"You're not qualifying based on the Bank of Canada's overnight rate. You're qualifying based on a stress test"
With the Bank of Canada raising its benchmark interest rate for the first time in nearly two years, the lead-up to the announcement saw fears of hikes creeping into Canadians’ ability to borrow – but industry players have offered assurances that variable-rate mortgage offerings will likely remain unscathed for the most part.
Leah Zlatkin, LowestRates.ca expert and broker, told Canadian Mortgage Professional that those who had taken on variable-rate loans will be in an enviably strong position for the foreseeable future.

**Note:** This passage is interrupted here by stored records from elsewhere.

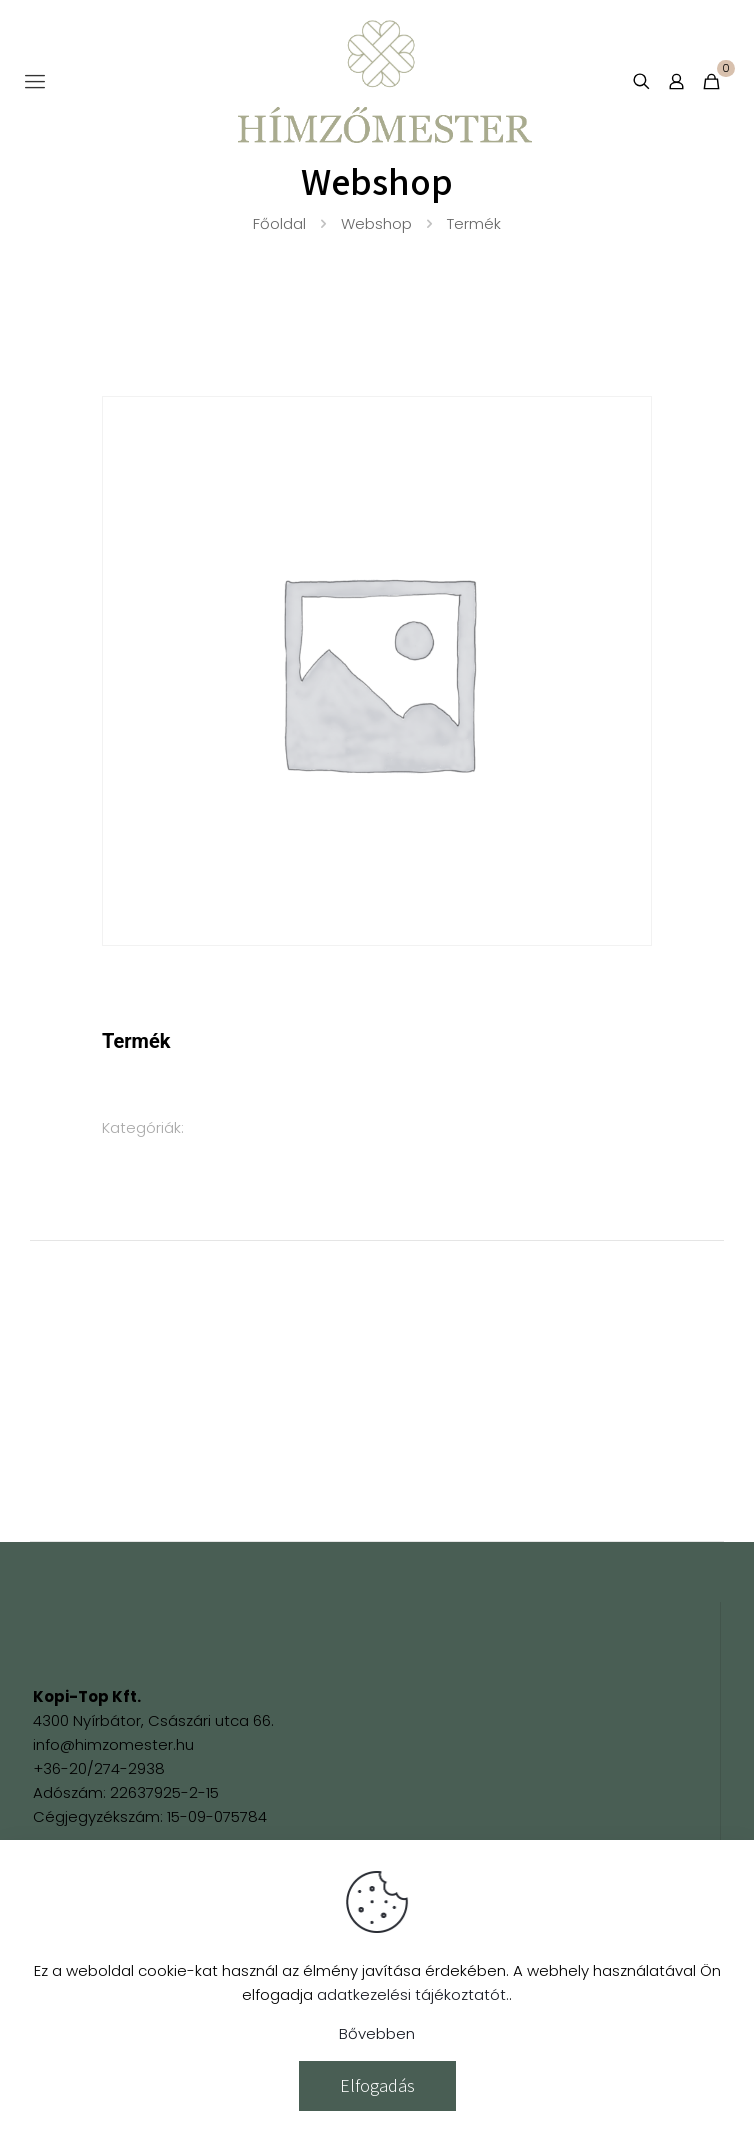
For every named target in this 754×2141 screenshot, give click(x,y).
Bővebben (377, 2033)
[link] (108, 1633)
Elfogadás (377, 2085)
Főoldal (279, 223)
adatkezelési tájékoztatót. (413, 1994)
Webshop (376, 223)
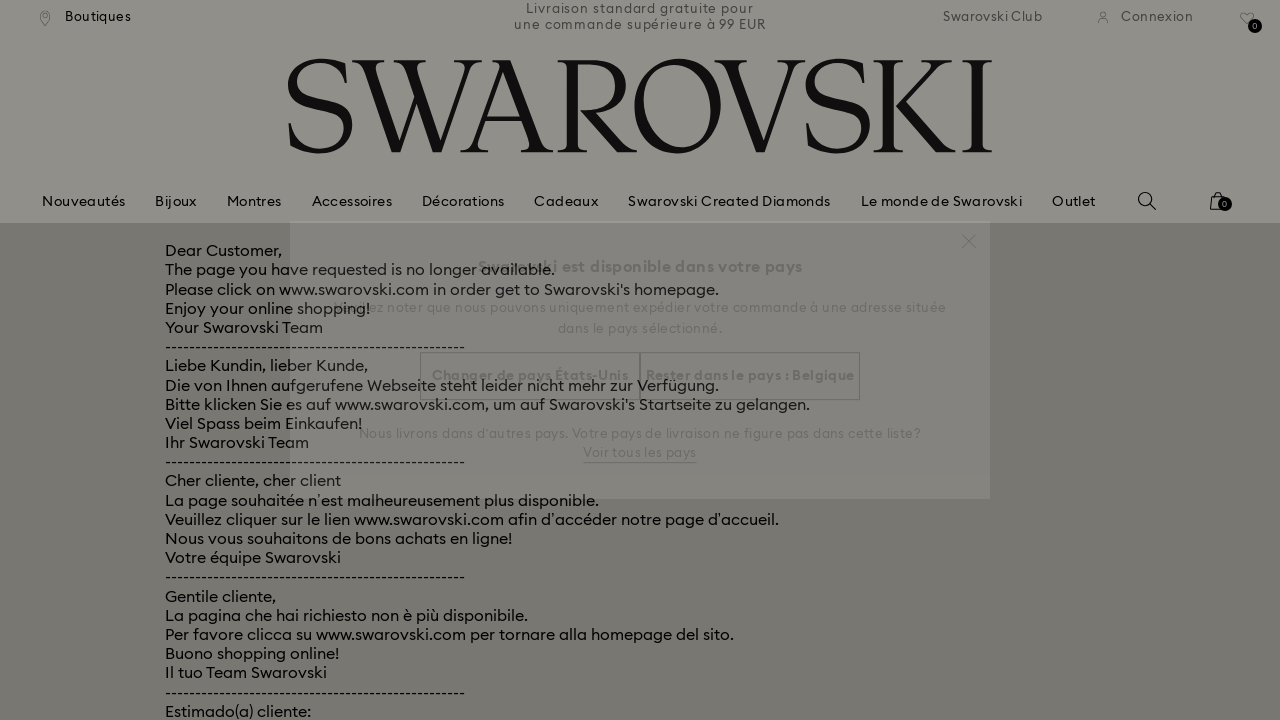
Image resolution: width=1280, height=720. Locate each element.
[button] (969, 231)
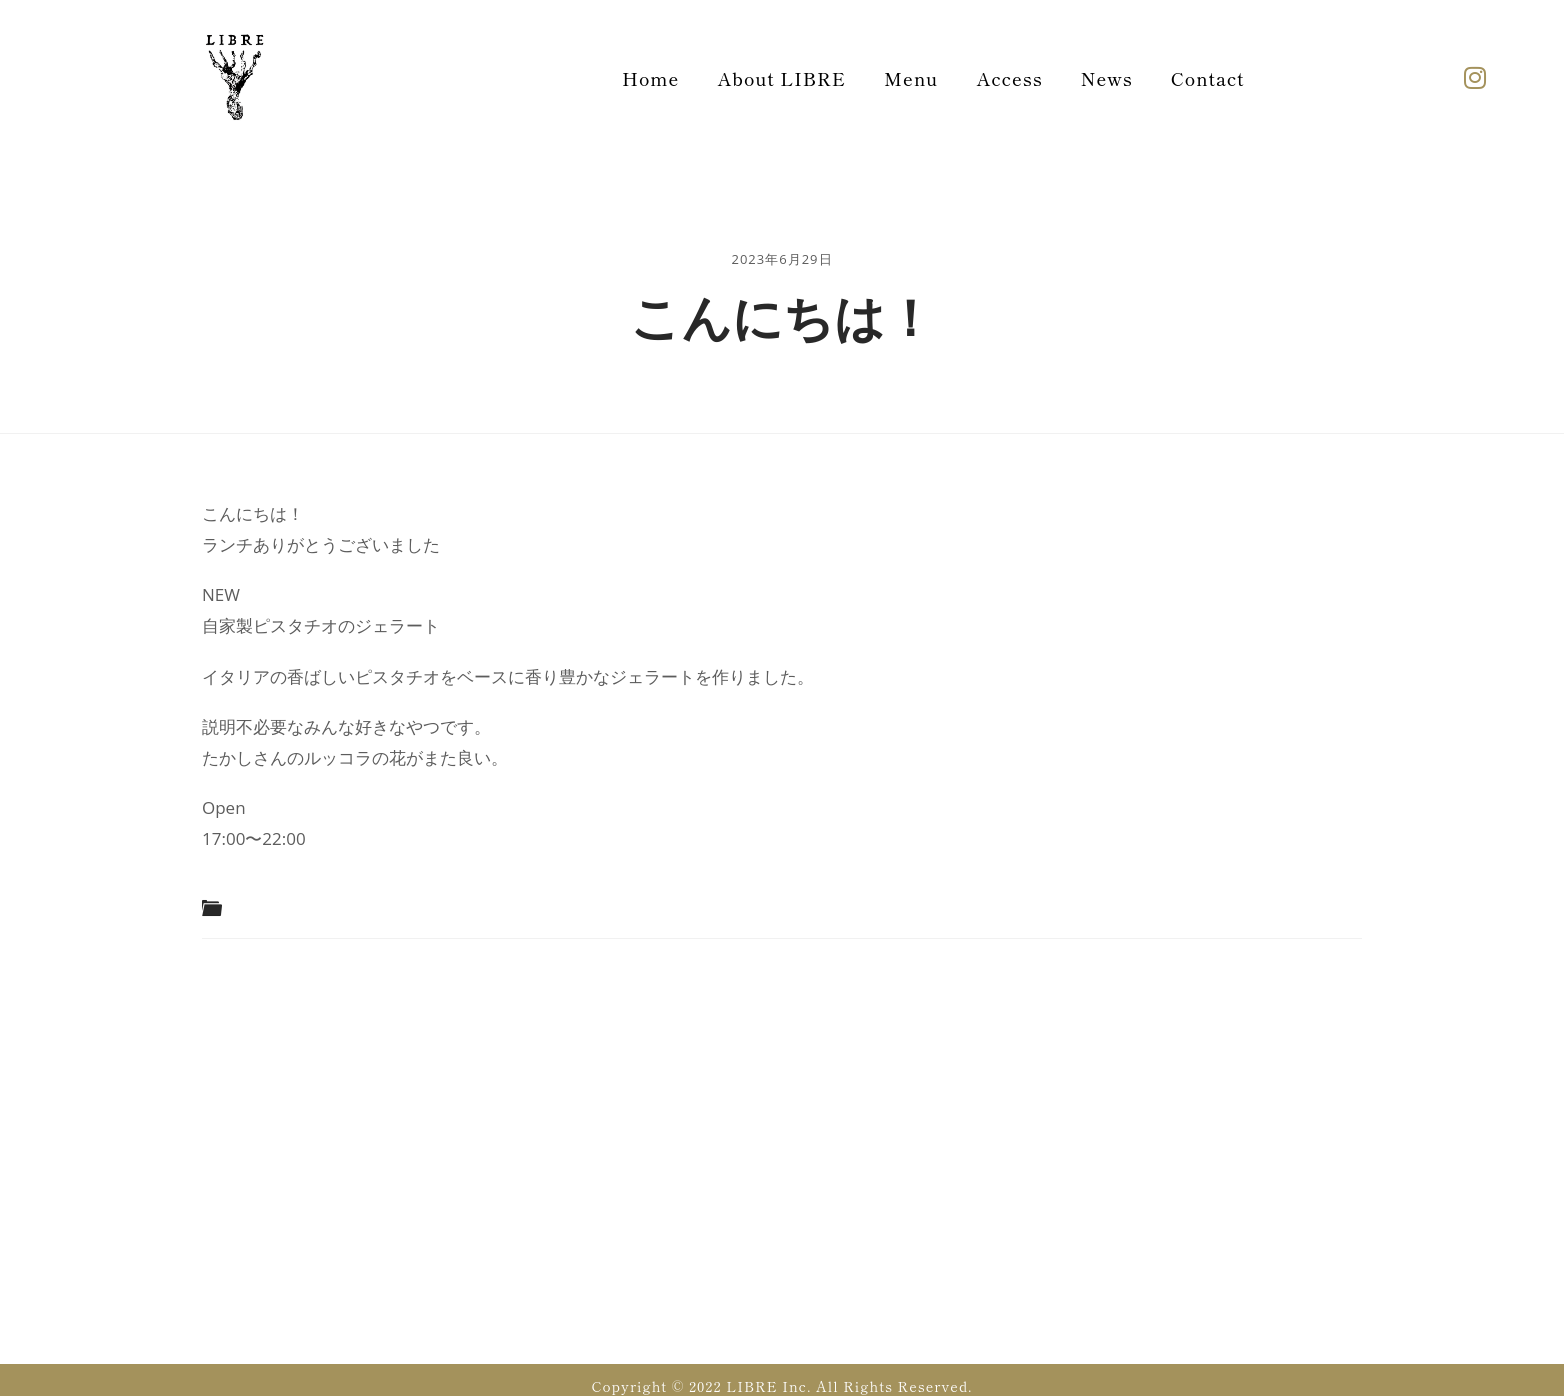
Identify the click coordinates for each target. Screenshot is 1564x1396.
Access (1009, 78)
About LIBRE (781, 78)
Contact (1208, 78)
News (1107, 78)
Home (650, 78)
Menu (911, 78)
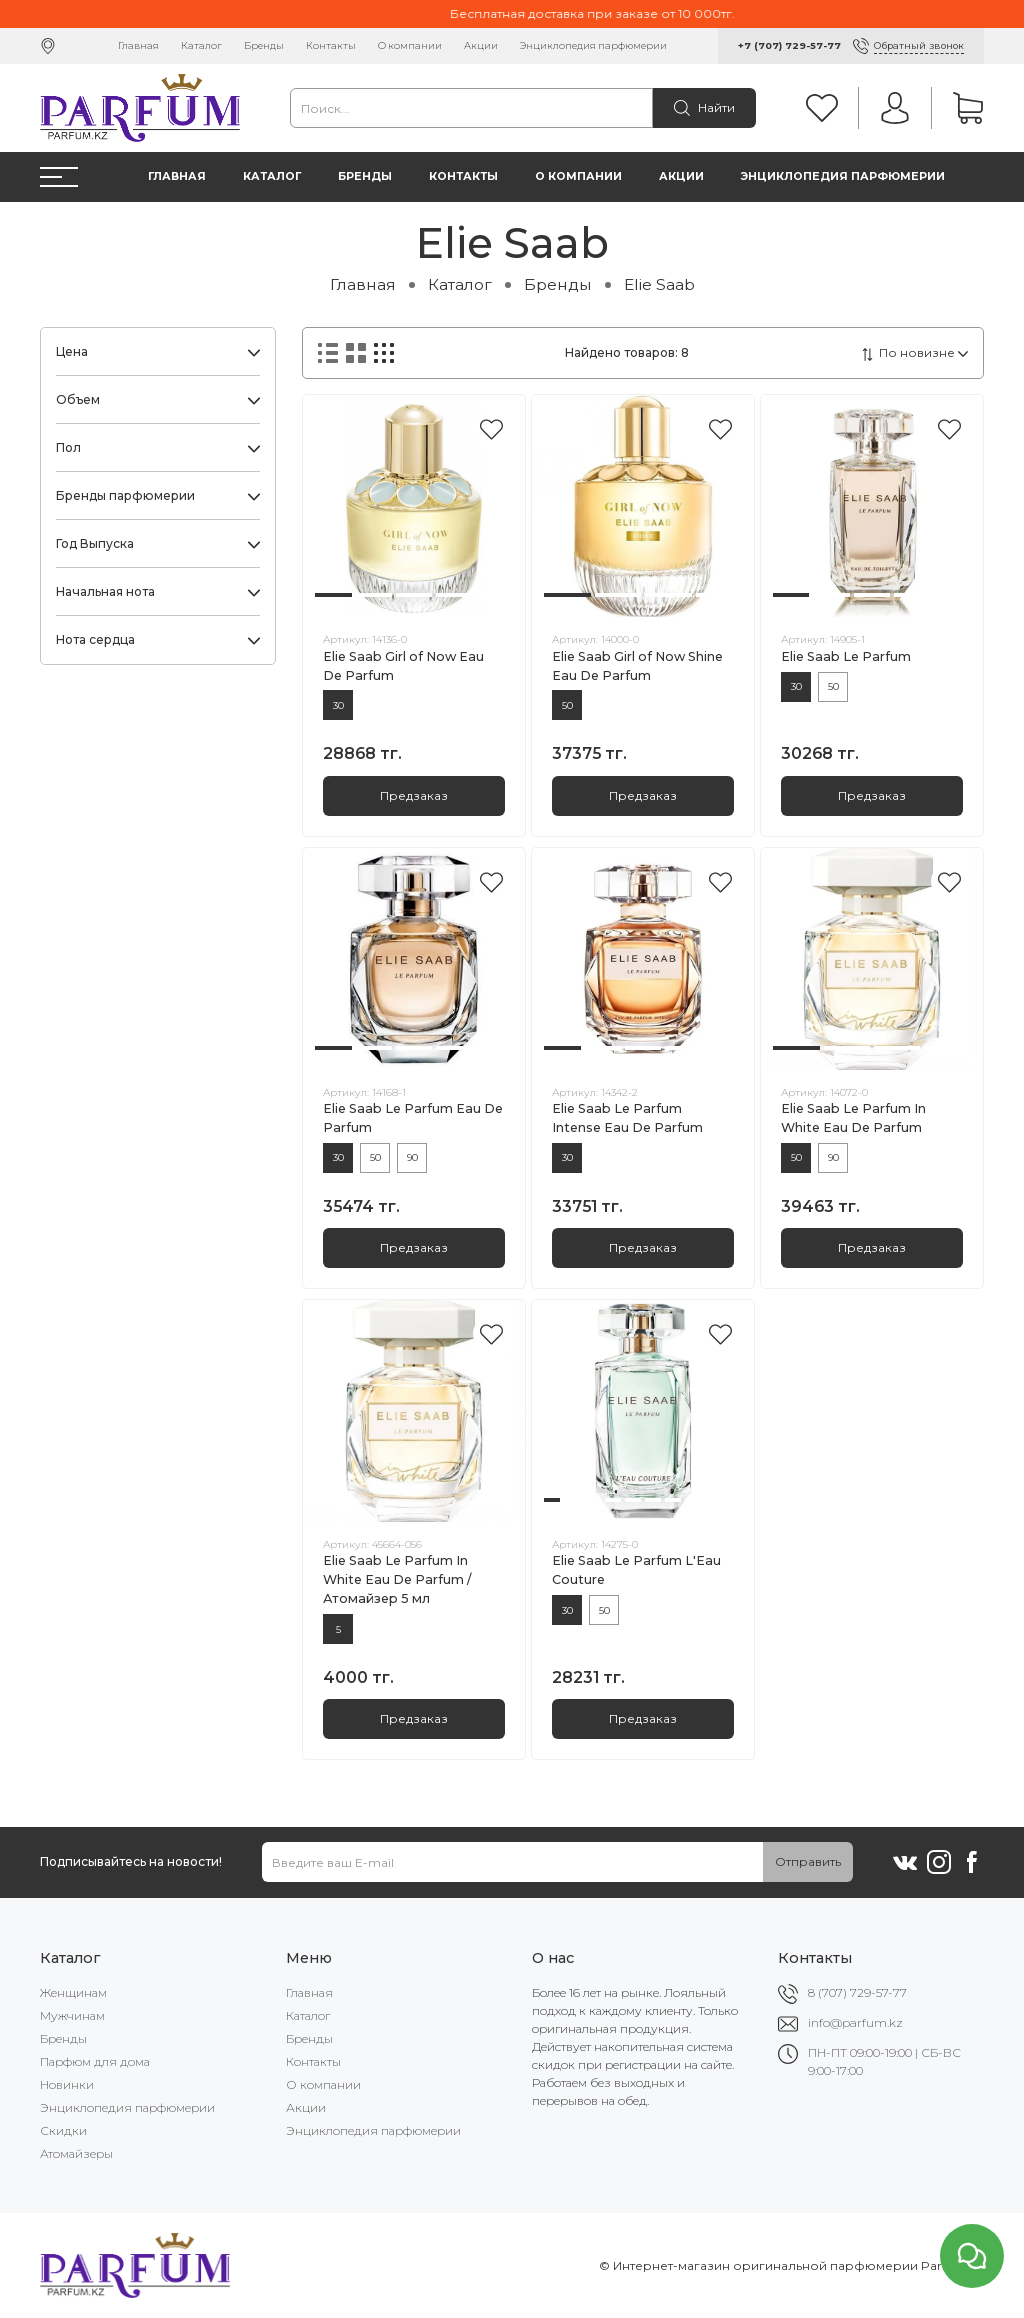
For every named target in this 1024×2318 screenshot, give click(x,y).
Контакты (331, 45)
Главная (138, 45)
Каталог (201, 45)
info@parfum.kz (855, 2022)
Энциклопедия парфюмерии (593, 45)
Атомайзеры (76, 2153)
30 (338, 705)
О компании (410, 45)
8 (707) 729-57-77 (857, 1992)
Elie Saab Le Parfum (846, 656)
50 (567, 705)
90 (412, 1157)
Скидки (63, 2130)
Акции (481, 45)
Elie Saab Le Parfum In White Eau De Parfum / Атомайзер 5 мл (397, 1579)
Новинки (67, 2084)
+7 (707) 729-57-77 (789, 45)
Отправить (808, 1861)
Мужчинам (72, 2015)
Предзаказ (414, 795)
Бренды (264, 45)
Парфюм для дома (95, 2061)
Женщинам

“Many of those who already have a variable rate mortgage secured a variable rate that is a very nice spread away from where fixed rates are right now,” Zlatkin said. “With those clients, they’ve already been benefitting from several years of reduced payments compared to those that they would have been paying with a fixed rate.”
“Anybody who’s actually in the market understands that you’re not qualifying based on the Bank of Canada’s overnight rate. You’re qualifying based on a stress test,” Zlatkin added. “This doesn’t change people’s budgets – it just changes how much the payment amount is going to be.”
Read more: Variable rates in 2022: what’s in store?
Bruno Valko, vice president of national sales at RMG Mortgages, said that the discussion surrounding the fixed-rate/variable-rate dichotomy will remain heated this year since the mortgage sector as a whole could expect vibrant performance for much of 2022.
“I think purchases will continue to be strong as the supply issue relative to demand will continue to be a challenge,” Valko said. “With strong demand, we’ll hopefully see another strong year on the purchase and sale side.”
One thing to watch out for is the narrowing of the difference between best fixed and variable rates, should fixed rates not increase at the same pace as other products, Valko said.